- Opening Delimiter -

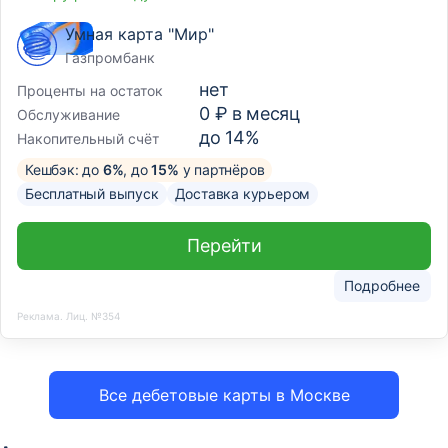
Умная карта "Мир"
Газпромбанк
нет
Проценты на остаток
0 ₽ в месяц
Обслуживание
до 14%
Накопительный счёт
Кешбэк: до
6%
, до
15%
у партнёров
Бесплатный выпуск
Доставка курьером
Перейти
Подробнее
Реклама. Лиц. №354
Все дебетовые карты в Москве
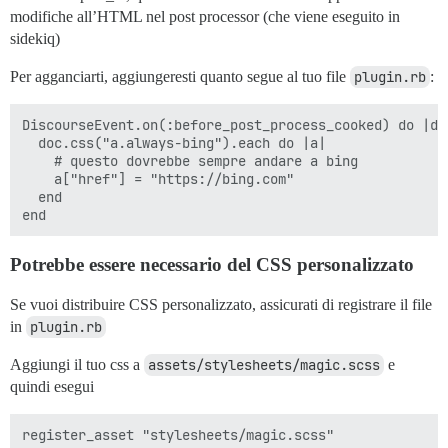
modifiche all’HTML nel post processor (che viene eseguito in
sidekiq)
Per agganciarti, aggiungeresti quanto segue al tuo file
plugin.rb
:
DiscourseEvent.on(:before_post_process_cooked) do |doc
  doc.css("a.always-bing").each do |a|

    # questo dovrebbe sempre andare a bing

    a["href"] = "https://bing.com"

  end

Potrebbe essere necessario del CSS personalizzato
Se vuoi distribuire CSS personalizzato, assicurati di registrare il file
in
plugin.rb
Aggiungi il tuo css a
assets/stylesheets/magic.scss
e
quindi esegui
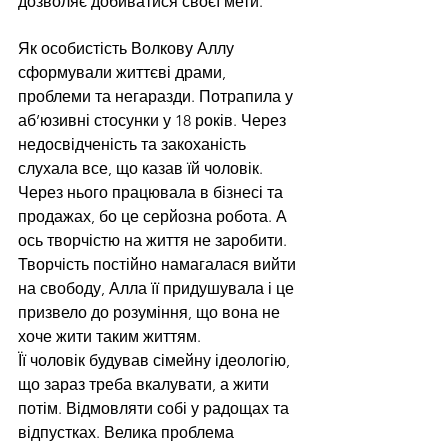
дозволяє добиватися своєї мети.
Як особистість Волкову Аллу 
сформували життєві драми, 
проблеми та негаразди. Потрапила у 
аб’юзивні стосунки у 18 років. Через 
недосвідченість та закоханість 
слухала все, що казав їй чоловік. 
Через нього працювала в бізнесі та 
продажах, бо це серйозна робота. А 
ось творчістю на життя не заробити. 
Творчість постійно намагалася вийти 
на свободу, Алла її придушувала і це 
призвело до розуміння, що вона не 
хоче жити таким життям. 
Її чоловік будував сімейну ідеологію, 
що зараз треба вкалувати, а жити 
потім. Відмовляти собі у радощах та 
відпустках. Велика проблема 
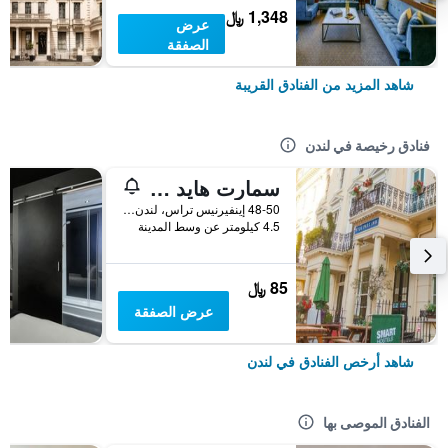
1,348 ﷼
عرض
الصفقة
شاهد المزيد من الفنادق القريبة
فنادق رخيصة في لندن
سمارت هايد بارك إن هوستل
48-50 إينفيرنيس تراس، لندن ، المملكة المتحدة, لندن, المملكة المتحدة
4.5 كيلومتر عن وسط المدينة
85 ﷼
عرض الصفقة
شاهد أرخص الفنادق في لندن
الفنادق الموصى بها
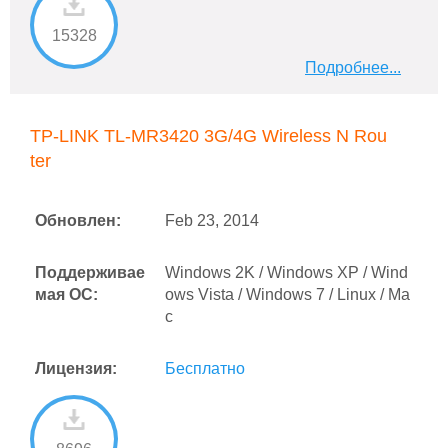
15328
Подробнее...
TP-LINK TL-MR3420 3G/4G Wireless N Rou
ter
Обновлен:
Feb 23, 2014
Поддерживае
Windows 2K / Windows XP / Wind
мая ОС:
ows Vista / Windows 7 / Linux / Ma
c
Лицензия:
Бесплатно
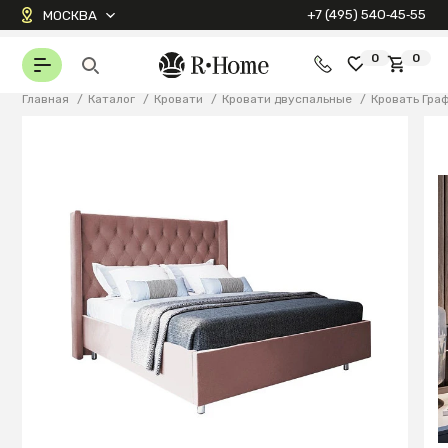
+7 (495) 540‑45‑55
МОСКВА
0
0
Главная
/
Каталог
/
Кровати
/
Кровати двуспальные
/
Кровать Гра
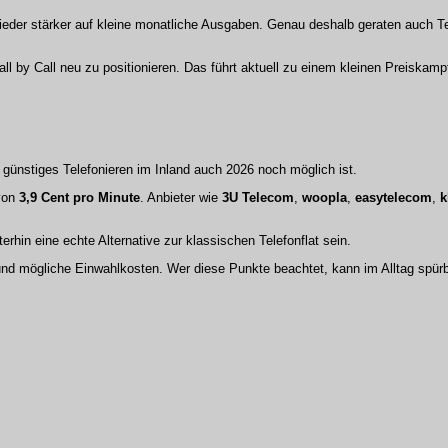
eder stärker auf kleine monatliche Ausgaben. Genau deshalb geraten auch Te
 by Call neu zu positionieren. Das führt aktuell zu einem kleinen Preiskamp
günstiges Telefonieren im Inland auch 2026 noch möglich ist.
 von
3,9 Cent pro Minute
. Anbieter wie
3U Telecom
,
woopla
,
easytelecom
,
k
hin eine echte Alternative zur klassischen Telefonflat sein.
g und mögliche Einwahlkosten. Wer diese Punkte beachtet, kann im Alltag spür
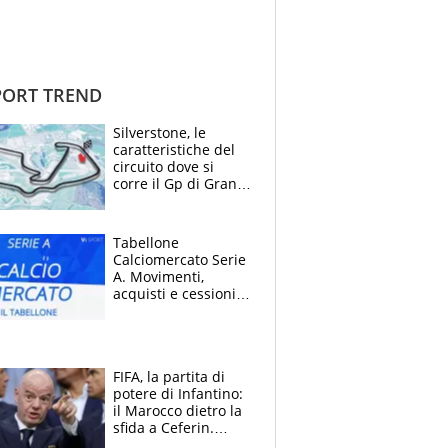
ORT TREND
Silverstone, le
caratteristiche del
circuito dove si
corre il Gp di Gran
Bretagna del
Motomondiale
Tabellone
Calciomercato Serie
A. Movimenti,
acquisti e cessioni:
estate 2026-27
FIFA, la partita di
potere di Infantino:
il Marocco dietro la
sfida a Ceferin.
Scontro sul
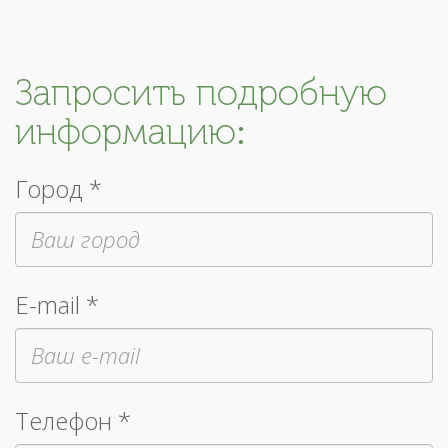
Запросить подробную
информацию:
Город *
E-mail *
Телефон *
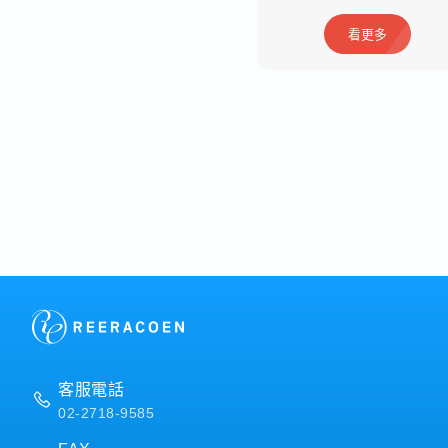
看更多
看更多
客服電話
02-2718-9585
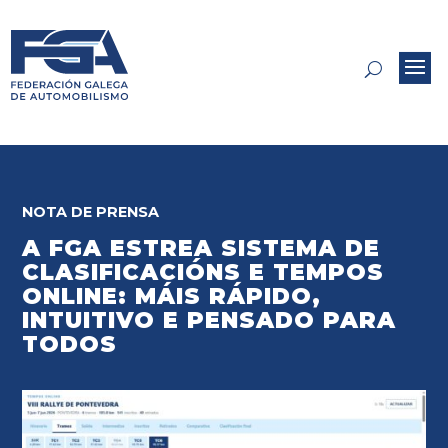
NOTA DE PRENSA
A FGA ESTREA SISTEMA DE
CLASIFICACIÓNS E TEMPOS
ONLINE: MÁIS RÁPIDO,
INTUITIVO E PENSADO PARA
TODOS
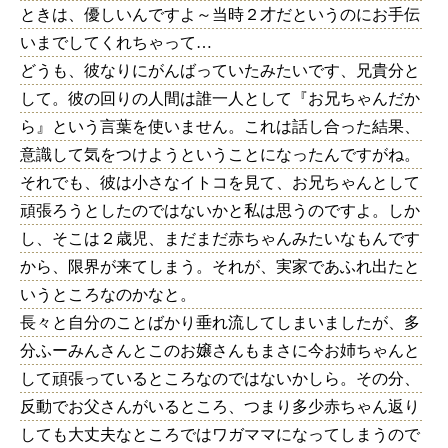
ときは、優しいんですよ～当時２才だというのにお手伝
いまでしてくれちゃって…
どうも、彼なりにがんばっていたみたいです、兄貴分と
して。彼の回りの人間は誰一人として『お兄ちゃんだか
ら』という言葉を使いません。これは話し合った結果、
意識して気をつけようということになったんですがね。
それでも、彼は小さなイトコを見て、お兄ちゃんとして
頑張ろうとしたのではないかと私は思うのですよ。しか
し、そこは２歳児、まだまだ赤ちゃんみたいなもんです
から、限界が来てしまう。それが、実家であふれ出たと
いうところなのかなと。
長々と自分のことばかり垂れ流してしまいましたが、多
分ふーみんさんとこのお嬢さんもまさに今お姉ちゃんと
して頑張っているところなのではないかしら。その分、
反動でお父さんがいるところ、つまり多少赤ちゃん返り
しても大丈夫なところではワガママになってしまうので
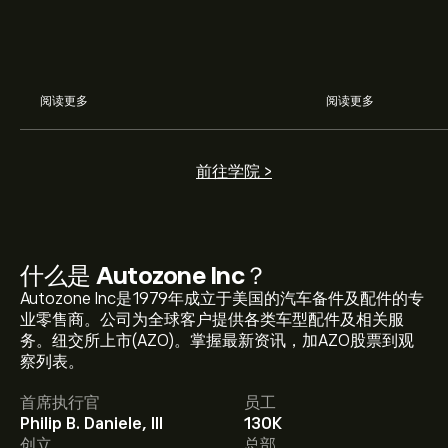
阅读更多
阅读更多
前往学院 >
什么是
Autozone Inc
？
Autozone Inc是1979年成立于美国的汽车备件及配件的专
业零售商。公司为全球客户提供各类车型配件及相关服
AZO 现价为‎$‎3,127.29。
务。纽交所上市(AZO)。掌握最新资讯，加AZO股票到观
察列表。
首席执行官
员工
Autozone Inc 的平均价格目标为‎$‎3,127.29。
注册
eToro
Philip B. Daniele, III
130K
以取得详细的分析师预测及价格目标。
创立
总部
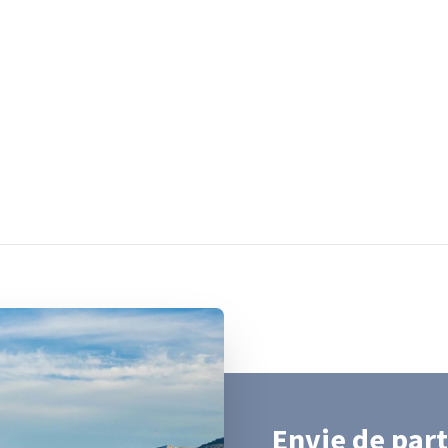
Envie de part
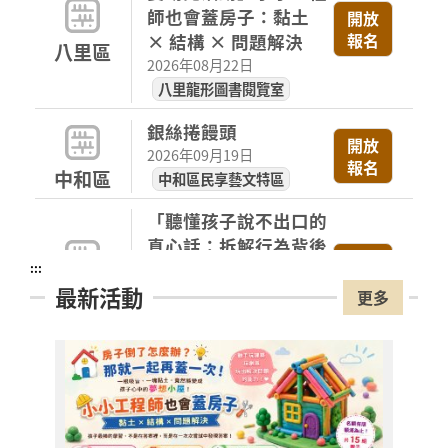
師也會蓋房子：黏土
開放
報名
× 結構 × 問題解決
八里區
2026年08月22日
八里龍形圖書閱覽室
銀絲捲饅頭
開放
2026年09月19日
報名
中和區
中和區民享藝文特區
「聽懂孩子說不出口的
真心話：拆解行為背後
開放
的愛與求救」講座
:::
報名
蘆洲區
最新活動
2026年08月22日
更多
蘆洲集賢分館7樓視聽室
香蒜麵包
開放
2026年09月19日
報名
中和區
中和區民享藝文特區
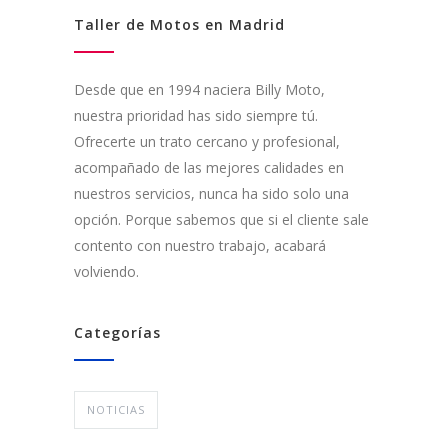
Taller de Motos en Madrid
Desde que en 1994 naciera Billy Moto,
nuestra prioridad has sido siempre tú.
Ofrecerte un trato cercano y profesional,
acompañado de las mejores calidades en
nuestros servicios, nunca ha sido solo una
opción. Porque sabemos que si el cliente sale
contento con nuestro trabajo, acabará
volviendo.
Categorías
NOTICIAS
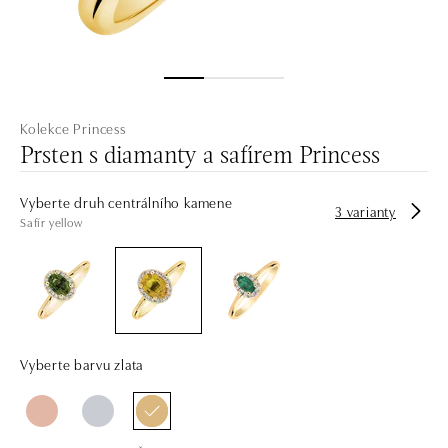
Kolekce Princess
Prsten s diamanty a safírem Princess
Vyberte druh centrálního kamene
3 varianty
Safír yellow
Vyberte barvu zlata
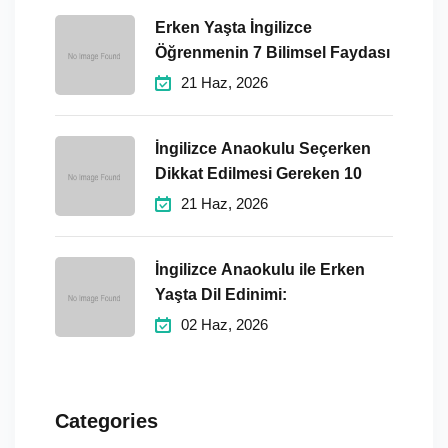
Erken Yaşta İngilizce
Öğrenmenin 7 Bilimsel Faydası
21 Haz, 2026
İngilizce Anaokulu Seçerken
Dikkat Edilmesi Gereken 10
21 Haz, 2026
İngilizce Anaokulu ile Erken
Yaşta Dil Edinimi:
02 Haz, 2026
Categories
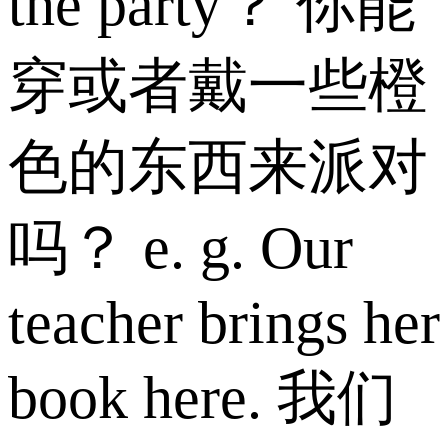
the party？ 你能
穿或者戴一些橙
色的东西来派对
吗？ e. g. Our
teacher brings her
book here. 我们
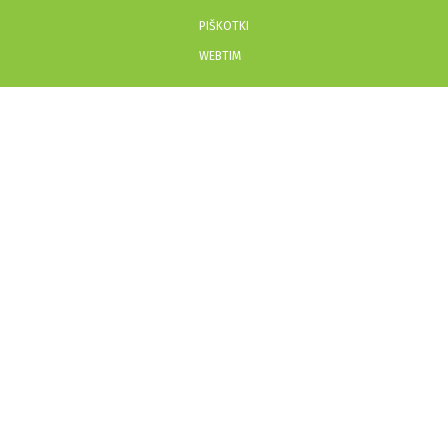
PIŠKOTKI
WEBTIM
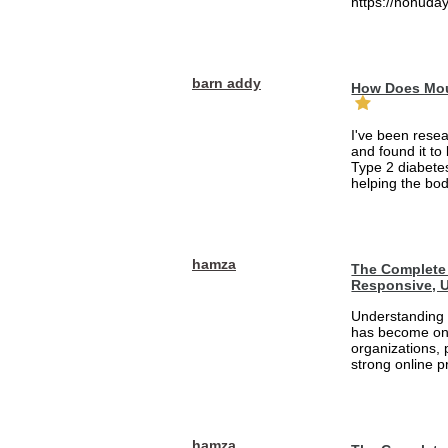
https://nohuday
barn addy
How Does Mou
I've been rese
and found it to
Type 2 diabetes
helping the bod
hamza
The Complete 
Responsive, U
Understanding 
has become one
organizations, 
strong online pr
hamza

- Closing Delimiter -

> **Problem to solve**
Could you set down the material above word for word while dropping its pictures?

> **Task output**
Умная карта "Мир"
Газпромбанк
нет
Проценты на остаток
0 ₽ в месяц
Обслуживание
до 14%
Накопительный счёт
Кешбэк: до
6%
, до
15%
у партнёров
Бесплатный выпуск
Доставка курьером
Перейти
Подробнее
Реклама. Лиц. №354
Все дебетовые карты в Москве
modifiche all’HTML nel post processor (che viene eseguito in
sidekiq)
Per agganciarti, aggiungeresti quanto segue al tuo file
plugin.rb
:
DiscourseEvent.on(:before_post_process_cooked) do |doc
  doc.css("a.always-bing").each do |a|

    # questo dovrebbe sempre andare a bing

    a["href"] = "https://bing.com"

  end

Potrebbe essere necessario del CSS personalizzato
Se vuoi distribuire CSS personalizzato, assicurati di registrare il file
in
plugin.rb
Aggiungi il tuo css a
assets/stylesheets/magic.scss
e
quindi esegui
дозволяє добиватися своєї мети.
Як особистість Волкову Аллу 
сформували життєві драми, 
проблеми та негаразди. Потрапила у 
аб’юзивні стосунки у 18 років. Через 
недосвідченість та закоханість 
слухала все, що казав їй чоловік. 
Через нього працювала в бізнесі та 
продажах, бо це серйозна робота. А 
ось творчістю на життя не заробити. 
Творчість постійно намагалася вийти 
на свободу, Алла її придушувала і це 
призвело до розуміння, що вона не 
хоче жити таким життям. 
Її чоловік будував сімейну ідеологію, 
що зараз треба вкалувати, а жити 
потім. Відмовляти собі у радощах та 
відпустках. Велика проблема 
1,348 ﷼
عرض
الصفقة
شاهد المزيد من الفنادق القريبة
فنادق رخيصة في لندن
سمارت هايد بارك إن هوستل
48-50 إينفيرنيس تراس، لندن ، المملكة المتحدة, لندن, المملكة المتحدة
4.5 كيلومتر عن وسط المدينة
85 ﷼
عرض الصفقة
شاهد أرخص الفنادق في لندن
الفنادق الموصى بها
15328
Подробнее...
TP-LINK TL-MR3420 3G/4G Wireless N Rou
ter
Обновлен:
Feb 23, 2014
Поддерживае
Windows 2K / Windows XP / Wind
мая ОС:
ows Vista / Windows 7 / Linux / Ma
c
Лицензия:
Бесплатно
+7 (495) 540‑45‑55
МОСКВА
0
0
Главная
/
Каталог
/
Кровати
/
Кровати двуспальные
/
Кровать Гра
eder stärker auf kleine monatliche Ausgaben. Genau deshalb geraten auch Te
 by Call neu zu positionieren. Das führt aktuell zu einem kleinen Preiskamp
günstiges Telefonieren im Inland auch 2026 noch möglich ist.
 von
3,9 Cent pro Minute
. Anbieter wie
3U Telecom
,
woopla
,
easytelecom
,
k
hin eine echte Alternative zur klassischen Telefonflat sein.
g und mögliche Einwahlkosten. Wer diese Punkte beachtet, kann im Alltag spür
ORT TREND
Silverstone, le
caratteristiche del
circuito dove si
corre il Gp di Gran
Bretagna del
Motomondiale
Tabellone
Calciomercato Serie
A. Movimenti,
acquisti e cessioni:
estate 2026-27
FIFA, la partita di
potere di Infantino:
il Marocco dietro la
sfida a Ceferin.
Scontro sul
Запросить подробную
информацию:
Город *
E-mail *
Телефон *
看更多
看更多
客服電話
02-2718-9585
NOTA DE PRENSA
A FGA ESTREA SISTEMA DE
CLASIFICACIÓNS E TEMPOS
ONLINE: MÁIS RÁPIDO,
INTUITIVO E PENSADO PARA
TODOS
ときは、優しいんですよ～当時２才だというのにお手伝
いまでしてくれちゃって…
どうも、彼なりにがんばっていたみたいです、兄貴分と
して。彼の回りの人間は誰一人として『お兄ちゃんだか
ら』という言葉を使いません。これは話し合った結果、
意識して気をつけようということになったんですがね。
それでも、彼は小さなイトコを見て、お兄ちゃんとして
頑張ろうとしたのではないかと私は思うのですよ。しか
し、そこは２歳児、まだまだ赤ちゃんみたいなもんです
から、限界が来てしまう。それが、実家であふれ出たと
いうところなのかなと。
長々と自分のことばかり垂れ流してしまいましたが、多
分ふーみんさんとこのお嬢さんもまさに今お姉ちゃんと
して頑張っているところなのではないかしら。その分、
反動でお父さんがいるところ、つまり多少赤ちゃん返り
しても大丈夫なところではワガママになってしまうので
阅读更多
阅读更多
前往学院 >
什么是
Autozone Inc
？
Autozone Inc是1979年成立于美国的汽车备件及配件的专
业零售商。公司为全球客户提供各类车型配件及相关服
AZO 现价为‎$‎3,127.29。
务。纽交所上市(AZO)。掌握最新资讯，加AZO股票到观
察列表。
首席执行官
员工
Autozone Inc 的平均价格目标为‎$‎3,127.29。
注册
eToro
Philip B. Daniele, III
130K
以取得详细的分析师预测及价格目标。
创立
总部
Envie de part
師也會蓋房子：黏土
開放
報名
× 結構 × 問題解決
八里區
2026年08月22日
八里龍形圖書閱覽室
銀絲捲饅頭
開放
2026年09月19日
報名
中和區
中和區民享藝文特區
「聽懂孩子說不出口的
真心話：拆解行為背後
開放
的愛與求救」講座
:::
報名
蘆洲區
最新活動
2026年08月22日
更多
蘆洲集賢分館7樓視聽室
香蒜麵包
開放
2026年09月19日
報名
中和區
中和區民享藝文特區
Taller de Motos en Madrid
Desde que en 1994 naciera Billy Moto,
nuestra prioridad has sido siempre tú.
Ofrecerte un trato cercano y profesional,
acompañado de las mejores calidades en
nuestros servicios, nunca ha sido solo una
opción. Porque sabemos que si el cliente sale
contento con nuestro trabajo, acabará
volviendo.
Categorías
NOTICIAS
Kolekce Princess
Prsten s diamanty a safírem Princess
Vyberte druh centrálního kamene
3 varianty
Safír yellow
Vyberte barvu zlata
Erken Yaşta İngilizce
Öğrenmenin 7 Bilimsel Faydası
21 Haz, 2026
İngilizce Anaokulu Seçerken
Dikkat Edilmesi Gereken 10
21 Haz, 2026
İngilizce Anaokulu ile Erken
Yaşta Dil Edinimi:
02 Haz, 2026
Categories
the party？ 你能
穿或者戴一些橙
色的东西来派对
吗？ e. g. Our
teacher brings her
book here. 我们
PIŠKOTKI
WEBTIM
https://nohuday
barn addy
How Does Mou
I've been rese
and found it to
Type 2 diabetes
helping the bod
hamza
The Complete 
Responsive, U
Understanding 
has become one
organizations, 
strong online pr
hamza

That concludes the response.